When I was very young my mother told me stories about her childhood and her experiences in Patton’s army during World War II. She was a fantastic storyteller. She was a nurse in a field hospital in the Battle of the Bulge and in the advance army when the allies entered Germany. She was one of the first units into the Buchenwald concentration camp and her detailed description and pictures kept me sitting quietly for hours. Telling stories was her way of dealing with the horrors and tragedies she lived through.
July, in The United States, is a time to celebrate the rights and privileges we live with and also the heritage that helped create those unalienable rights. My heritage includes people from Germany, Sweden, England, and Scotland who made difficult choices 300 years ago to leave their homes and everything that they understood to venture across a wild uncertain sea to a land that was filled with unknown dangers. My great (great several more times) grandfather, Thomas Stone, signed the Declaration of Independence. He then retired to his farm in poor health, lost most of his wealth, and died.
Today I live in a world based on the choices made by those relatives who have long since passed away. The world we have inherited from them is full of sadness, problems, hunger, and abuse. On the other hand, we have a world that is more wonderful than any other time before us.
Today, more people have access to education than in the history of the world. Because of the Internet and smart phones, more people than ever before can increase their knowledge. Also, more people are giving time and service to provide education to those who traditionally would not have received it.
Today, more people are able to make a decent living. For some that may mean working hard, for long hours, in a difficult environment, for little money. That is true, but that little money is more than these people had before and they are learning new skills. I have also worked very hard, for long hours, in very trying environments and for little money. Hard, sweaty, tedious work taught me many things.

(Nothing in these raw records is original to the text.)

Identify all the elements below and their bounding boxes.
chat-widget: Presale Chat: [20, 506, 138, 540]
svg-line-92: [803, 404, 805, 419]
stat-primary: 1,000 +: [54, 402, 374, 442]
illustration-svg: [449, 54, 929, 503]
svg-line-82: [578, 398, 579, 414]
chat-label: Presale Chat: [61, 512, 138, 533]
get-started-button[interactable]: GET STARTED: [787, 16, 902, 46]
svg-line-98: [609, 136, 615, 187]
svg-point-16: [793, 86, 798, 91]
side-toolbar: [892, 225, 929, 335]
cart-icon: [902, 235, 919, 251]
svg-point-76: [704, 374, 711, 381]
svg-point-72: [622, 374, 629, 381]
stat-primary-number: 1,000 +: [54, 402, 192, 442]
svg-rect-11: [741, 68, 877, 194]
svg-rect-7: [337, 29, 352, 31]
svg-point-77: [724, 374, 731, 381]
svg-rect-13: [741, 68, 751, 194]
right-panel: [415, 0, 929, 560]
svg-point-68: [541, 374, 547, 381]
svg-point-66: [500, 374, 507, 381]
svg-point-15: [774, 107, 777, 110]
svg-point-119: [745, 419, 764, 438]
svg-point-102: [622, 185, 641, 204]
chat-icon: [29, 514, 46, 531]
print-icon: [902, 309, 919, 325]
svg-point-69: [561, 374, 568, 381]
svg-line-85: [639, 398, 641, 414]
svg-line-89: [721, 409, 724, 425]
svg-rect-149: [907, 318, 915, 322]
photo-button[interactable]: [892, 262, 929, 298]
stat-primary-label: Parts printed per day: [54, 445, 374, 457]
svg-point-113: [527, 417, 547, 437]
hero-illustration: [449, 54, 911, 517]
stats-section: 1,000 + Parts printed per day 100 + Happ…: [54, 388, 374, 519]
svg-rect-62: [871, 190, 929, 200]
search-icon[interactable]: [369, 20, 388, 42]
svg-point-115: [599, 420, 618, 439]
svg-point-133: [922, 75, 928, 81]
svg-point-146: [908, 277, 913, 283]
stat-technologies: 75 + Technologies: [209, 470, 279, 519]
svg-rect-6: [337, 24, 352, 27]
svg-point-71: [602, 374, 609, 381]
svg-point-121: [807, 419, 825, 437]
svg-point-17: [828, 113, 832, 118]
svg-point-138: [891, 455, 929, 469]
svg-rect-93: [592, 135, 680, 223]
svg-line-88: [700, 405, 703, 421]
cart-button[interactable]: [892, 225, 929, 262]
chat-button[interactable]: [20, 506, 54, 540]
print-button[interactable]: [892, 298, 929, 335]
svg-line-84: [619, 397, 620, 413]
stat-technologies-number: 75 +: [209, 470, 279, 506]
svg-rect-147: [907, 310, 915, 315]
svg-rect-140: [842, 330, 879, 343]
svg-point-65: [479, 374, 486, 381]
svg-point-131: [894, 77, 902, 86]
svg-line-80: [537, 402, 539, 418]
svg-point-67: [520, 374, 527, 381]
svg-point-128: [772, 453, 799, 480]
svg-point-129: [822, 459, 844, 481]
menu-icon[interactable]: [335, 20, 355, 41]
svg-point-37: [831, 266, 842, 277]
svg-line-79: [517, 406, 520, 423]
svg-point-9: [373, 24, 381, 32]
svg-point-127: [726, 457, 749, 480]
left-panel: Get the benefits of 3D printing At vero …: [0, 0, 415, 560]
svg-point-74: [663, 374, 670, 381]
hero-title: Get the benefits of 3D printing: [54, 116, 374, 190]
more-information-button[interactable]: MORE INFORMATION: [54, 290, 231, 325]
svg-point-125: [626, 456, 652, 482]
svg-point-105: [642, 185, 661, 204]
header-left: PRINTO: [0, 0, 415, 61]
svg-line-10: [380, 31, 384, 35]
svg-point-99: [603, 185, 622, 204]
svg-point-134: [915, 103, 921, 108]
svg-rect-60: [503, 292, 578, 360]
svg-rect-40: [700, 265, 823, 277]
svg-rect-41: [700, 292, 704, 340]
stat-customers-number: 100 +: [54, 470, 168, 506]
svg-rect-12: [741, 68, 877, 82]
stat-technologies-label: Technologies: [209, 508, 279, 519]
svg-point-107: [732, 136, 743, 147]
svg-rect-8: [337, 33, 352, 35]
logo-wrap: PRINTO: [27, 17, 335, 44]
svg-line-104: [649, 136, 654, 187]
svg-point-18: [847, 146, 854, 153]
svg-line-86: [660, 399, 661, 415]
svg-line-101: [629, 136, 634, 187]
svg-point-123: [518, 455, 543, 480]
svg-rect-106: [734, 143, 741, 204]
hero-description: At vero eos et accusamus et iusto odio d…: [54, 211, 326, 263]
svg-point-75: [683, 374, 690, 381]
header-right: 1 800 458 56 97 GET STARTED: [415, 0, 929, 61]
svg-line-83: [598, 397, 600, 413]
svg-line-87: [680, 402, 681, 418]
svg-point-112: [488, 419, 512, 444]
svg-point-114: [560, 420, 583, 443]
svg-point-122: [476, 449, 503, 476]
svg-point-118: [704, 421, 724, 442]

Today, more people than ever before have the chance to think new thoughts, express themselves, and make decisions about their lives.

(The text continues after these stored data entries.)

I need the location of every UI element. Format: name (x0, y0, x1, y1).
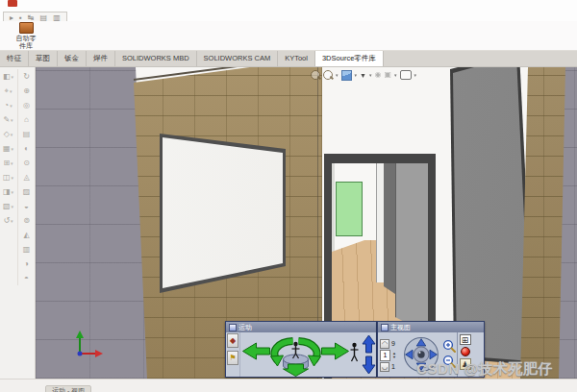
command-tab[interactable]: 3DSource零件库 (315, 51, 384, 66)
tool-icon[interactable]: ▤ (18, 127, 35, 141)
walkthrough-motion-panel: 运动 ◆⚑ (225, 321, 377, 378)
tool-icon[interactable]: ◫ ▾ (0, 170, 16, 184)
spinner-down-icon[interactable]: ▼ (392, 355, 396, 359)
tool-icon[interactable]: ◬ (18, 170, 35, 184)
scene-inner-door-1 (384, 163, 395, 294)
view-panel-title: 主视图 (390, 322, 411, 332)
auto-parts-label-line2: 件库 (4, 42, 48, 50)
triad-y-axis-icon (76, 331, 84, 338)
window-titlebar (0, 0, 577, 7)
view-panel-titlebar[interactable]: 主视图 (378, 322, 484, 332)
dropdown-caret-icon[interactable]: ▾ (355, 73, 358, 78)
tool-icon[interactable]: ⊕ (18, 84, 35, 98)
command-tab[interactable]: 焊件 (87, 51, 115, 66)
tool-icon[interactable]: ◭ (18, 228, 35, 242)
active-view-tab[interactable]: 运动 - 视图 (45, 385, 91, 392)
motion-panel-body: ◆⚑ (226, 332, 376, 377)
scene-inner-door-2 (395, 163, 428, 334)
speed-value-box[interactable]: 1 (380, 350, 390, 361)
dropdown-caret-icon: ▾ (10, 88, 13, 94)
red-sphere-button[interactable] (461, 347, 470, 356)
move-up-arrow-icon (363, 335, 375, 353)
scene-green-door (336, 182, 363, 236)
dropdown-caret-icon[interactable]: ▾ (336, 73, 339, 78)
speed-spinner[interactable]: ▲ ▼ (392, 352, 396, 359)
tool-icon[interactable]: ⊙ (18, 156, 35, 170)
tool-icon[interactable]: ⊚ (18, 213, 35, 228)
dropdown-caret-icon: ▾ (12, 74, 14, 80)
zoom-in-button[interactable] (441, 339, 457, 355)
main-area: ◧ ▾ ⌖ ▾ ◔ ▾ ✎ ▾ ◇ (0, 67, 577, 379)
speed-control: ◠ 9 1 ▲ ▼ ◡ 1 (378, 338, 403, 372)
motion-controls[interactable] (240, 332, 376, 377)
command-manager: 自动零 件库 (0, 21, 577, 51)
headsup-view-toolbar: ▾▾▼▾◉▣▾▾ (311, 68, 416, 82)
tool-icon[interactable]: ⊞ ▾ (0, 156, 16, 170)
scene-inner-door-frame (376, 163, 385, 282)
dropdown-caret-icon: ▾ (11, 160, 13, 166)
zoom-fit-icon[interactable] (311, 70, 320, 80)
tool-icon[interactable]: ◒ (18, 199, 35, 213)
tool-icon[interactable]: ✎ ▾ (0, 112, 16, 127)
dropdown-caret-icon: ▾ (12, 146, 14, 152)
view-orientation-cube-icon[interactable] (341, 70, 352, 81)
dropdown-caret-icon[interactable]: ▾ (414, 73, 417, 78)
tool-icon[interactable]: ⌂ (18, 112, 35, 127)
left-toolbar-column-2: ↻ ⊕ ◎ ⌂ ▤ ◐ (17, 69, 35, 285)
triad-x-axis-icon (95, 350, 103, 357)
dropdown-caret-icon[interactable]: ▾ (394, 73, 397, 78)
dropdown-caret-icon: ▾ (10, 103, 13, 109)
dropdown-caret-icon: ▾ (12, 204, 14, 209)
tool-icon[interactable]: ▨ (18, 184, 35, 199)
zoom-area-icon[interactable] (323, 70, 333, 80)
dropdown-caret-icon: ▾ (12, 189, 14, 195)
speed-min-label: 1 (391, 363, 395, 370)
dropdown-caret-icon: ▾ (12, 175, 14, 181)
command-tab[interactable]: SOLIDWORKS CAM (197, 51, 279, 66)
speed-down-button[interactable]: ◡ (380, 362, 389, 372)
motion-side-button-bottom[interactable]: ⚑ (227, 351, 238, 365)
scene-icon[interactable]: ▣ (384, 71, 391, 79)
tool-icon[interactable]: ⌖ ▾ (0, 84, 16, 98)
tool-icon[interactable]: ◎ (18, 98, 35, 112)
command-manager-tabs: 特征草图钣金焊件SOLIDWORKS MBDSOLIDWORKS CAMKYTo… (0, 51, 577, 67)
display-style-icon[interactable]: ▼ (360, 72, 366, 79)
command-tab[interactable]: 草图 (29, 51, 58, 66)
tool-icon[interactable]: ◓ (18, 271, 35, 285)
dropdown-caret-icon: ▾ (11, 218, 13, 224)
tool-icon[interactable]: ◔ ▾ (0, 98, 16, 112)
tool-icon[interactable]: ◐ (18, 141, 35, 156)
speed-max-label: 9 (391, 340, 395, 347)
command-tab[interactable]: KYTool (278, 51, 315, 66)
speed-up-button[interactable]: ◠ (380, 339, 389, 349)
command-tab[interactable]: 钣金 (58, 51, 87, 66)
orientation-triad (72, 329, 107, 363)
csdn-watermark: CSDN @技术死肥仔 (416, 360, 553, 379)
motion-panel-titlebar[interactable]: 运动 (226, 322, 376, 332)
tool-icon[interactable]: ◧ ▾ (0, 69, 16, 84)
command-tab[interactable]: 特征 (0, 51, 29, 66)
motion-side-button-top[interactable]: ◆ (227, 333, 238, 348)
full-view-grid-button[interactable]: ⊞ (460, 334, 471, 345)
dropdown-caret-icon[interactable]: ▾ (369, 73, 372, 78)
hide-show-items-icon[interactable]: ◉ (374, 71, 381, 79)
tool-icon[interactable]: ▥ (18, 242, 35, 257)
status-bar: 运动 - 视图 (0, 379, 577, 392)
tool-icon[interactable]: ↺ ▾ (0, 213, 16, 228)
graphics-viewport[interactable]: ▾▾▼▾◉▣▾▾ 运动 ◆⚑ (36, 67, 577, 379)
tool-icon[interactable]: ◇ ▾ (0, 127, 16, 141)
quick-access-toolbar: ▸▪↹▤▥ (0, 7, 577, 21)
tool-icon[interactable]: ↻ (18, 69, 35, 84)
annotation-view-icon[interactable] (400, 70, 412, 80)
auto-parts-library-button[interactable]: 自动零 件库 (4, 22, 48, 50)
tool-icon[interactable]: ◑ (18, 257, 35, 271)
walk-left-arrow-icon (243, 343, 270, 359)
tool-icon[interactable]: ▦ ▾ (0, 141, 16, 156)
command-tab[interactable]: SOLIDWORKS MBD (115, 51, 197, 66)
motion-panel-title: 运动 (238, 322, 252, 332)
auto-parts-label-line1: 自动零 (4, 35, 48, 42)
tool-icon[interactable]: ◨ ▾ (0, 184, 16, 199)
motion-side-strip: ◆⚑ (226, 332, 240, 377)
dropdown-caret-icon: ▾ (11, 132, 13, 137)
tool-icon[interactable]: ▧ ▾ (0, 199, 16, 213)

Today, more people than ever before have the means to buy things in addition to food.
Today, more people are able to share information, new ideas and collaborate with less effort than ever before. Differences are being understood and diverse ways are being accepted.

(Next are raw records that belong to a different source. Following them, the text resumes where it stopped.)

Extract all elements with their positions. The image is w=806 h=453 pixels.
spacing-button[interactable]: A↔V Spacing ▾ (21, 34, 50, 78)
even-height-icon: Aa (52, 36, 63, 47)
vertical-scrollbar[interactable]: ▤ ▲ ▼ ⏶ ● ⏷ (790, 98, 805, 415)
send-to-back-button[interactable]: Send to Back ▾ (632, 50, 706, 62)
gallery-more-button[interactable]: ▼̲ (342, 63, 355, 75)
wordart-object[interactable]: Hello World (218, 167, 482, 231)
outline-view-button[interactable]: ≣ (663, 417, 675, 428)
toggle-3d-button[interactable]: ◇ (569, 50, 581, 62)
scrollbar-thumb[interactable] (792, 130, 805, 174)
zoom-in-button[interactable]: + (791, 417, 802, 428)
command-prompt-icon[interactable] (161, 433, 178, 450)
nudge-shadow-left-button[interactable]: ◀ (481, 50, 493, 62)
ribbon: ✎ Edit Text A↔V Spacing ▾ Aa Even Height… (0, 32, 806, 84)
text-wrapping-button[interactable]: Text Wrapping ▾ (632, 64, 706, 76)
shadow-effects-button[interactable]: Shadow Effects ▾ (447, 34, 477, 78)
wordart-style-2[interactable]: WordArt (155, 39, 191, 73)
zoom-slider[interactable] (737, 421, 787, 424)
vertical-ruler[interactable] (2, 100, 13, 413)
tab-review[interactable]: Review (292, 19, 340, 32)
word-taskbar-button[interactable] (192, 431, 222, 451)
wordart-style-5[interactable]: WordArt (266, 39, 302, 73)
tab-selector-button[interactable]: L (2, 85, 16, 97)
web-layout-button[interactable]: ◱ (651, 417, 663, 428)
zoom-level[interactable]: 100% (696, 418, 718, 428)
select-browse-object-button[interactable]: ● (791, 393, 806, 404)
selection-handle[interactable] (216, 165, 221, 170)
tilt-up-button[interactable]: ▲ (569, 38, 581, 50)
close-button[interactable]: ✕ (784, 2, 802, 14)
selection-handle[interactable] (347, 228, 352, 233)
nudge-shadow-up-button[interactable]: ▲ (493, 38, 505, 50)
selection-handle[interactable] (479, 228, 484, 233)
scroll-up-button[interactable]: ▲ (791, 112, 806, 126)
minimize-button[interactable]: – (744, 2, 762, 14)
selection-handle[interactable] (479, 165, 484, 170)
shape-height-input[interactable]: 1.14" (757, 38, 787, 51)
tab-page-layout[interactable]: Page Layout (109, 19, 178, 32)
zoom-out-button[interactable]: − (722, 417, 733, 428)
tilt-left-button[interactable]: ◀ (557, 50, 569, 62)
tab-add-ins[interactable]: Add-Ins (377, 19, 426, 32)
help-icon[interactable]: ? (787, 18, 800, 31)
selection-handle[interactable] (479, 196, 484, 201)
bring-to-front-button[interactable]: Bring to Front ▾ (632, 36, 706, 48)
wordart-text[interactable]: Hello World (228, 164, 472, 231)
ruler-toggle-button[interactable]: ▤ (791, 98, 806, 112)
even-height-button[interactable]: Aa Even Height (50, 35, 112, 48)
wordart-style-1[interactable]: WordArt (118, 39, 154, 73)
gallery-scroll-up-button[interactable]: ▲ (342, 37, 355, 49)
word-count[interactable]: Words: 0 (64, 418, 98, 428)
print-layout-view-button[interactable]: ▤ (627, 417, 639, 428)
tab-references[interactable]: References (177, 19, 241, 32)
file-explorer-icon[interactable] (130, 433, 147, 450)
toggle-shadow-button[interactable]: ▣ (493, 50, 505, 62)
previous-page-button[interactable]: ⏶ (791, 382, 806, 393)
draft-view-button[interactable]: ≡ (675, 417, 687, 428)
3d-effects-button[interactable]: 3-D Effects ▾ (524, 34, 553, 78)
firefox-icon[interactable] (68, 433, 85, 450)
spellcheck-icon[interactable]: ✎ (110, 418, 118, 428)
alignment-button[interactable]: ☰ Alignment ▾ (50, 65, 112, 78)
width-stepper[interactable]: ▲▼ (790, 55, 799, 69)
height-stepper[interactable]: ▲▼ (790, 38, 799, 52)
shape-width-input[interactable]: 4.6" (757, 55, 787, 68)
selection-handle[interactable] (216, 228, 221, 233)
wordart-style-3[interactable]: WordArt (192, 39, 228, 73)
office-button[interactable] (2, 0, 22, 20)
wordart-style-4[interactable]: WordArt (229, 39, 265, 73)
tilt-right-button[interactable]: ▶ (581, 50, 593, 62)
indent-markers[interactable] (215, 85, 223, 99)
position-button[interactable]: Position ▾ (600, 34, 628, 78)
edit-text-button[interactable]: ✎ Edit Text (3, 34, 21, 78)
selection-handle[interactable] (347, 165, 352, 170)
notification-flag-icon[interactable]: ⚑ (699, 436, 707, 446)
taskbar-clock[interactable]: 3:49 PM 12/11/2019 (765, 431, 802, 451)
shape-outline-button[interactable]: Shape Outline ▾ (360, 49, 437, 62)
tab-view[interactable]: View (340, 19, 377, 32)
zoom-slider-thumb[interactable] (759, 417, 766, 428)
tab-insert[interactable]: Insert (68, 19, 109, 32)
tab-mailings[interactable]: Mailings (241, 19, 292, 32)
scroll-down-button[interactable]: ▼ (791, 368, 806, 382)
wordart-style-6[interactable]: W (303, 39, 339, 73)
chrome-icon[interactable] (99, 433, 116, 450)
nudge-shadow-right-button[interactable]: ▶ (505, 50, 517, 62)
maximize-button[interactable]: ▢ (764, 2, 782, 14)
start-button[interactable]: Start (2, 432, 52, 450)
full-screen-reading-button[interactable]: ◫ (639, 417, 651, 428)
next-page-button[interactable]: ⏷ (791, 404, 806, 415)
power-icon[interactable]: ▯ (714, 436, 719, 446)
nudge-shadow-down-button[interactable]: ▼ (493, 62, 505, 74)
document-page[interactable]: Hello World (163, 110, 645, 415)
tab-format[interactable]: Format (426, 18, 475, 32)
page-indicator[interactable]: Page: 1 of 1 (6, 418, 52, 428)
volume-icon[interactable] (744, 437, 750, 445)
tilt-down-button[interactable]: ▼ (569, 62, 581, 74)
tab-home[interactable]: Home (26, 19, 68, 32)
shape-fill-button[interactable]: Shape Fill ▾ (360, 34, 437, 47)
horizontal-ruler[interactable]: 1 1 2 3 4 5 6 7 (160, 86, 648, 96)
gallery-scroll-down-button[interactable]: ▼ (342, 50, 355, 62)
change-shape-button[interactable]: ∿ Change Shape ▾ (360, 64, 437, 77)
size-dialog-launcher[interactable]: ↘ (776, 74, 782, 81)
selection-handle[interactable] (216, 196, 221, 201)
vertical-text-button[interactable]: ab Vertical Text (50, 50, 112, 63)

Today, more people than ever before are able to communicate in a common language. English is not a perfect language, but I was able to stand on a hillside in the middle of Turkey and have a discussion with a young teenager about the importance of education because we both spoke English. He was a very young, talented salesman, motivated and sharp. I suggested that he go back to school and we had a long conversation about his goals and mission. Ten years ago this young vendor would have only been able to say “Lady, you are beautiful, buy my wares.” Today he was able to talk about his choices. Tomorrow he will contact Amazon and become one of their many vendors, selling his goods to the world.
Today, more people than ever before have the ability to make choices in more areas of their lives than ever before. These choices will give them a better life and their posterity a better future.
My mother had a very difficult, abusive childhood, and she lived through many horrible experiences in the war. She also made choices that none of these experiences would hold her back from being a good person and in moving forward in her life. She was a very remarkable adult and added value everywhere she went.
In the United States, we will celebrate our independence this month. I am grateful for all those who have made choices that give me this opportunity to celebrate. The rest of the world can also celebrate the many good opportunities and choices that now exist for them.